Examine the process metrics collected during analysis: DMM (Delta Maintainability Model)
scores for size, complexity, and interfacing, plus structural complexity metrics
and method-level analysis via Lizard integration.

In [None]:
print('Process Metrics Summary')
print('=' * 70)

metrics_keys = [
    'dmm_unit_size', 'dmm_unit_complexity', 'dmm_unit_interfacing',
    'total_nloc', 'total_complexity', 'max_complexity',
    'methods_count', 'files_modified', 'insertions', 'deletions',
]

metrics_data = {k: [] for k in metrics_keys}
for commit in all_commits:
    for key in metrics_keys:
        val = commit.get(key)
        if val is not None:
            metrics_data[key].append(val)

print(f'{"Metric":<25} {"Avg":>10} {"Min":>10} {"Max":>10} {"N":>6}')
print('-' * 65)
for metric, values in metrics_data.items():
    if values:
        avg = sum(values) / len(values)
        print(f'{metric:<25} {avg:>10.2f} {min(values):>10.2f} {max(values):>10.2f} {len(values):>6}')

# Method-level analysis
total_methods = sum(len(c.get('methods', [])) for c in all_commits)
print(f'\nMethod-Level Analysis:')
print(f'  Total methods analyzed: {total_methods}')

for commit in all_commits:
    methods = commit.get('methods', [])
    if methods:
        print(f'  Sample from {commit.get("repository")} ({commit["hash"][:8]}):')
        for m in methods[:3]:
            print(f'    {m.get("name", "N/A")}: nloc={m.get("nloc", 0)}, '
                  f'complexity={m.get("complexity", 0)}')
        break

# Source code changes
total_src = sum(len(c.get('source_changes', [])) for c in all_commits)
print(f'\nSource code changes captured: {total_src}')
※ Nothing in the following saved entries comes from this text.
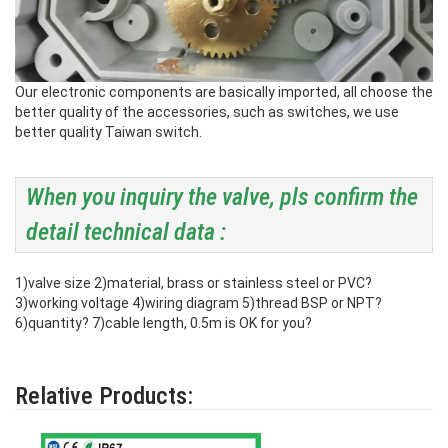
Our electronic components are basically imported, all choose the
better quality of the accessories, such as switches, we use
better quality Taiwan switch.
When you inquiry the valve, pls confirm the
detail technical data :
1)valve size
2)material, brass or stainless steel or PVC?
3)working voltage
4)wiring diagram
5)thread BSP or NPT?
6)quantity?
7)cable length, 0.5m is OK for you?
Relative Products: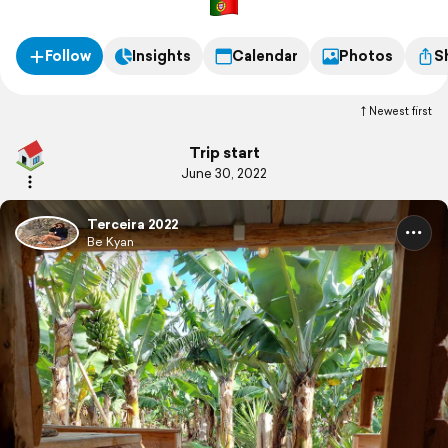
Follow
Insights
Calendar
Photos
S
Newest first
Trip start
June 30, 2022
Terceira 2022
Be Kyan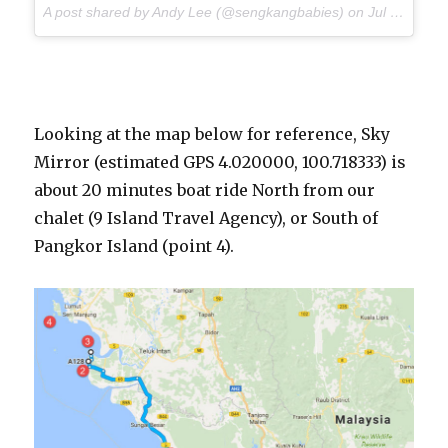
A post shared by Andy Lee (@sengkangbabies) on
Jul 9, 2017 at 5:09am PDT
Looking at the map below for reference, Sky
Mirror (estimated GPS 4.020000, 100.718333) is
about 20 minutes boat ride North from our
chalet (9 Island Travel Agency), or South of
Pangkor Island (point 4).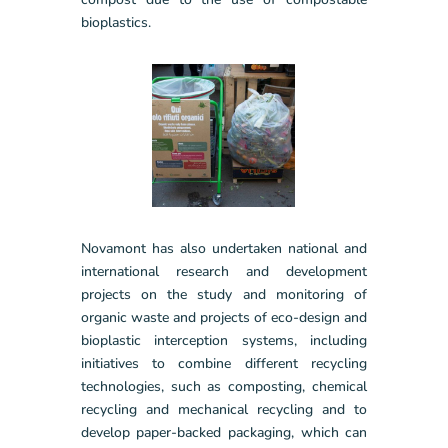
bioplastics.
Novamont has also undertaken national and
international research and development
projects on the study and monitoring of
organic waste and projects of eco-design and
bioplastic interception systems, including
initiatives to combine different recycling
technologies, such as composting, chemical
recycling and mechanical recycling and to
develop paper-backed packaging, which can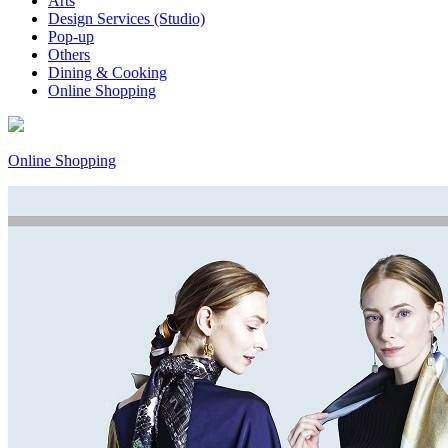
Arts
Design Services (Studio)
Pop-up
Others
Dining & Cooking
Online Shopping
Online Shopping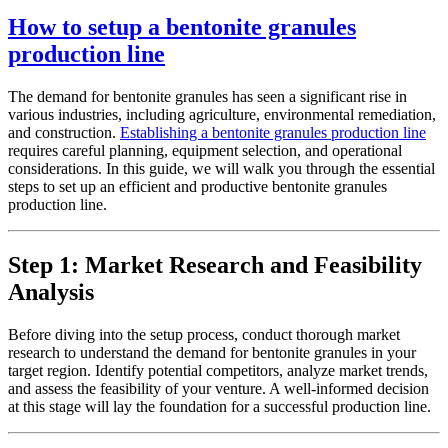
How to setup a bentonite granules
production line
The demand for bentonite granules has seen a significant rise in
various industries, including agriculture, environmental remediation,
and construction.
Establishing a bentonite granules production line
requires careful planning, equipment selection, and operational
considerations. In this guide, we will walk you through the essential
steps to set up an efficient and productive bentonite granules
production line.
Step 1: Market Research and Feasibility
Analysis
Before diving into the setup process, conduct thorough market
research to understand the demand for bentonite granules in your
target region. Identify potential competitors, analyze market trends,
and assess the feasibility of your venture. A well-informed decision
at this stage will lay the foundation for a successful production line.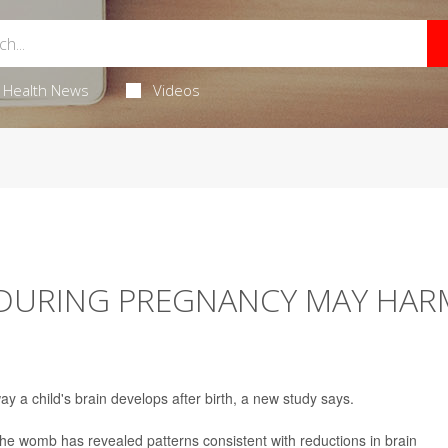
Health News
Videos
DURING PREGNANCY MAY HAR
y a child's brain develops after birth, a new study says.
the womb has revealed patterns consistent with reductions in brain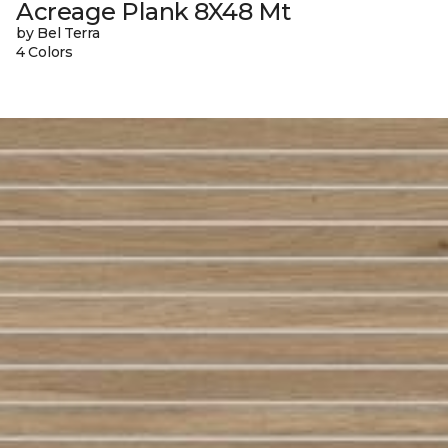
Acreage Plank 8X48 Mt
by Bel Terra
4 Colors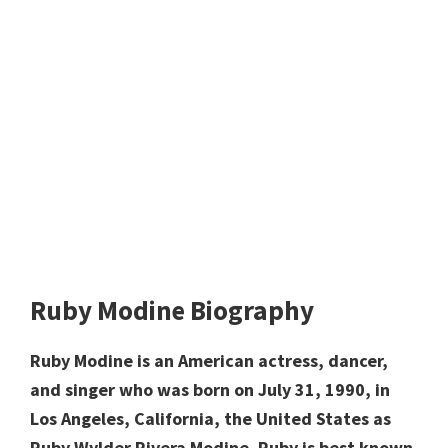
Ruby Modine Biography
Ruby Modine is an American actress, dancer,
and singer who was born on July 31, 1990, in
Los Angeles, California, the United States as
Ruby Wylder Rivera Modine. Ruby is best known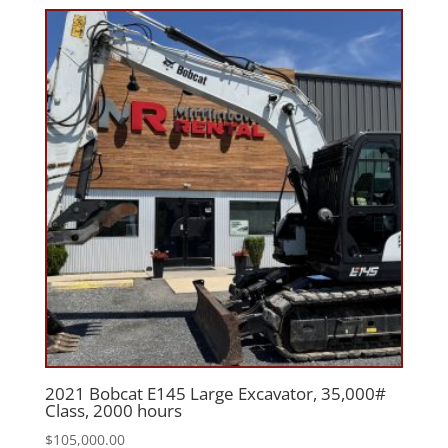
2021 Bobcat E145 Large Excavator, 35,000#
Class, 2000 hours
$
105,000.00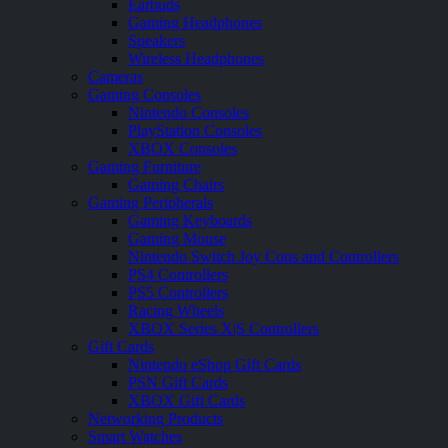
Earbuds
Gaming Headphones
Speakers
Wireless Headphones
Cameras
Gaming Consoles
Nintendo Consoles
PlayStation Consoles
XBOX Consoles
Gaming Furniture
Gaming Chairs
Gaming Peripherals
Gaming Keyboards
Gaming Mouse
Nintendo Switch Joy Cons and Controllers
PS4 Controllers
PS5 Controllers
Racing Wheels
XBOX Series X|S Controllers
Gift Cards
Nintendo eShop Gift Cards
PSN Gift Cards
XBOX Gift Cards
Networking Products
Smart Watches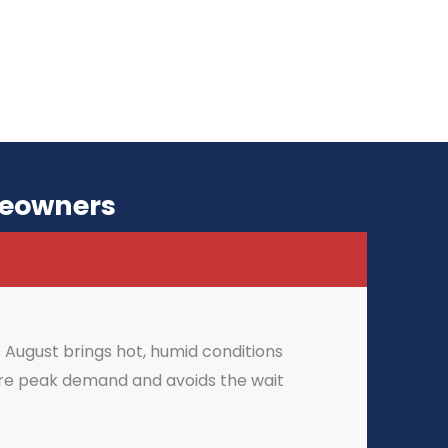
meowners
August brings hot, humid conditions
fore peak demand and avoids the wait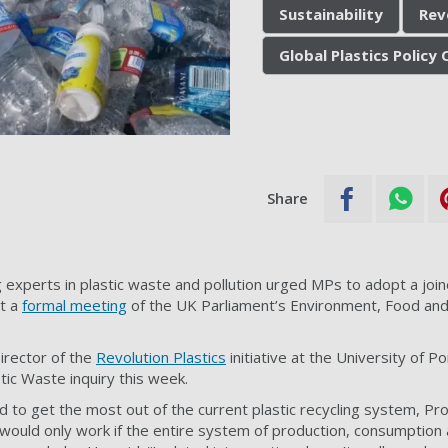
Sustainability
Rev
Global Plastics Policy
Share
g experts in plastic waste and pollution urged MPs to adopt a joi
at a
formal meeting
of the UK Parliament’s Environment, Food and 
Director of the
Revolution Plastics
initiative at the University of 
tic Waste inquiry this week.
 to get the most out of the current plastic recycling system, Pr
would only work if the entire system of production, consumption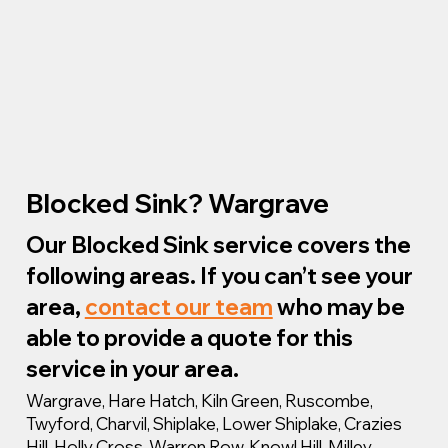
Blocked Sink? Wargrave
Our Blocked Sink service covers the
following areas. If you can’t see your
area,
contact our team
who may be
able to provide a quote for this
service in your area.
Wargrave, Hare Hatch, Kiln Green, Ruscombe,
Twyford, Charvil, Shiplake, Lower Shiplake, Crazies
Hill, Holly Cross, Warren Row, Knowl Hill, Milley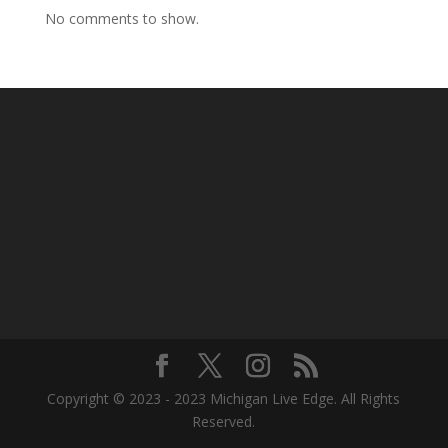
No comments to show.
Copyright © 2023 - 2023 Michigan Live Edge. All Rights
Reserved.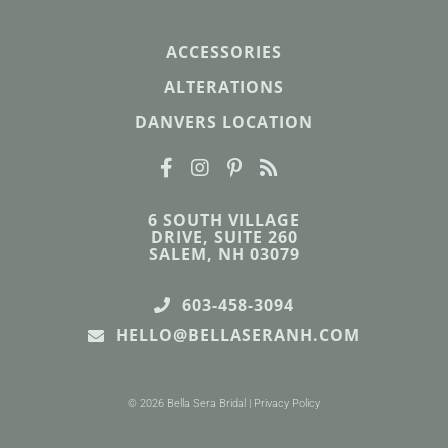
ACCESSORIES
ALTERATIONS
DANVERS LOCATION
6 SOUTH VILLAGE
DRIVE, SUITE 260
SALEM, NH 03079
603-458-3094
HELLO@BELLASERANH.COM
© 2026 Bella Sera Bridal |
Privacy Policy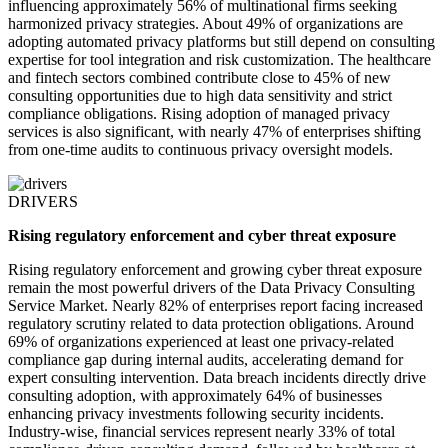
influencing approximately 56% of multinational firms seeking
harmonized privacy strategies. About 49% of organizations are
adopting automated privacy platforms but still depend on consulting
expertise for tool integration and risk customization. The healthcare
and fintech sectors combined contribute close to 45% of new
consulting opportunities due to high data sensitivity and strict
compliance obligations. Rising adoption of managed privacy
services is also significant, with nearly 47% of enterprises shifting
from one-time audits to continuous privacy oversight models.
DRIVERS
Rising regulatory enforcement and cyber threat exposure
Rising regulatory enforcement and growing cyber threat exposure
remain the most powerful drivers of the Data Privacy Consulting
Service Market. Nearly 82% of enterprises report facing increased
regulatory scrutiny related to data protection obligations. Around
69% of organizations experienced at least one privacy-related
compliance gap during internal audits, accelerating demand for
expert consulting intervention. Data breach incidents directly drive
consulting adoption, with approximately 64% of businesses
enhancing privacy investments following security incidents.
Industry-wise, financial services represent nearly 33% of total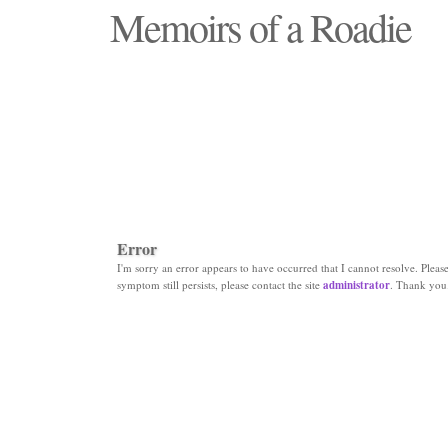
Memoirs of a Roadie
"Those days that none will see replaced"
Error
I'm sorry an error appears to have occurred that I cannot resolve. Please 
symptom still persists, please contact the site
administrator
. Thank you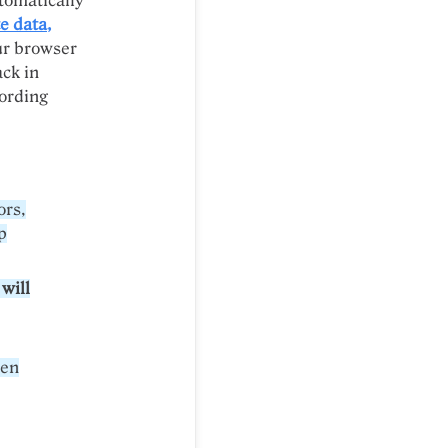
tomatically
e data,
ur browser
ack in
cording
ors,
p
 will
hen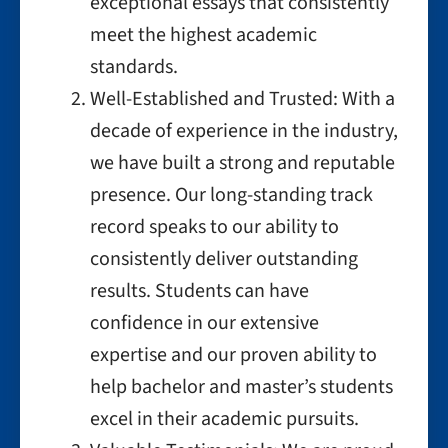
exceptional essays that consistently
meet the highest academic
standards.
Well-Established and Trusted: With a
decade of experience in the industry,
we have built a strong and reputable
presence. Our long-standing track
record speaks to our ability to
consistently deliver outstanding
results. Students can have
confidence in our extensive
expertise and our proven ability to
help bachelor and master’s students
excel in their academic pursuits.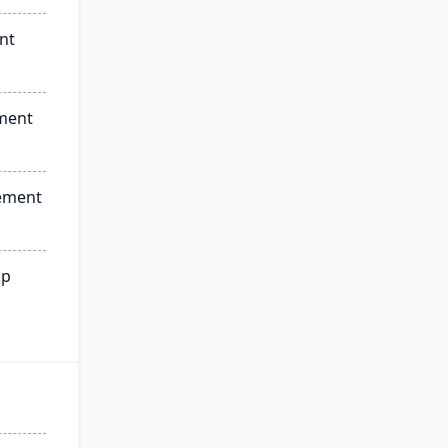
nt
ment
ement
ip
## Step 9: Statistical Analysis

Apply statistical methods to the combined dataset: pattern correlations,
temporal trend significance, and effect sizes between green and non-green commits.

In [None]:
stat_analyzer = StatisticalAnalyzer()

commits_df = pd.DataFrame(all_commits)

# Add binary indicator columns for each pattern
all_pattern_names = list(pattern_counts.keys())
for pattern in all_pattern_names:
    commits_df[f'pattern_{pattern}'] = commits_df['gsf_patterns_matched'].apply(
        lambda x, p=pattern: 1 if p in (x or []) else 0
    )

# Pattern correlations
if len(all_pattern_names) >= 2:
    corr = stat_analyzer.analyze_pattern_correlations(commits_df)
    sig_pairs = corr.get('significant_pairs', [])
    print(f'Pattern Correlation Analysis:')
    print(f'  Significant pairs: {len(sig_pairs)}')
    for pair in sig_pairs[:10]:
        print(f'    {pair}')
else:
    print(f'Found {len(all_pattern_names)} pattern(s) - need >= 2 for correlation')

# Temporal trend
if 'date' in commits_df.columns and 'green_aware' in commits_df.columns:
    if 'commit_hash' not in commits_df.columns:
        commits_df['commit_hash'] = commits_df.get('hash', commits_df.index.astype(str))
    trend_results = stat_analyzer.temporal_trend_analysis(commits_df)
    trend = trend_results.get('trend', {})
    print(f'\nTemporal Trend:')
    print(f'  Direction: {trend.get("direction", "N/A")}')
    print(f'  Significant: {trend.get("significant", "N/A")}')
    print(f'  Correlation: {trend.get("correlation", "N/A")}')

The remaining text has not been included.